▶ _INSTRUCTIONS FOR THE TASK_
The expected copy holds every entry exactly and none of the pictures.

TASK INPUTS section start

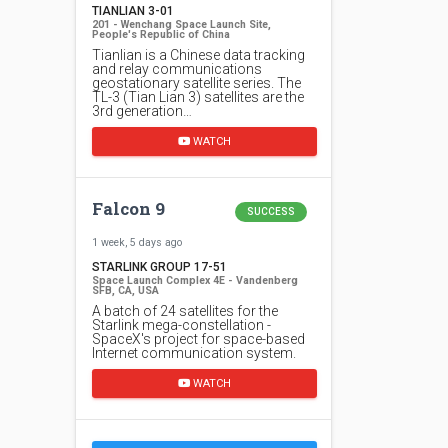
TIANLIAN 3-01
201 - Wenchang Space Launch Site,
People's Republic of China
Tianlian is a Chinese data tracking
and relay communications
geostationary satellite series. The
TL-3 (Tian Lian 3) satellites are the
3rd generation…
WATCH
Falcon 9
SUCCESS
1 week, 5 days ago
STARLINK GROUP 17-51
Space Launch Complex 4E - Vandenberg
SFB, CA, USA
A batch of 24 satellites for the
Starlink mega-constellation -
SpaceX's project for space-based
Internet communication system.
WATCH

TASK INPUTS section end

▶ _RESULT_
TIANLIAN 3-01
201 - Wenchang Space Launch Site,
People's Republic of China
Tianlian is a Chinese data tracking
and relay communications
geostationary satellite series. The
TL-3 (Tian Lian 3) satellites are the
3rd generation…
WATCH
Falcon 9
SUCCESS
1 week, 5 days ago
STARLINK GROUP 17-51
Space Launch Complex 4E - Vandenberg
SFB, CA, USA
A batch of 24 satellites for the
Starlink mega-constellation -
SpaceX's project for space-based
Internet communication system.
WATCH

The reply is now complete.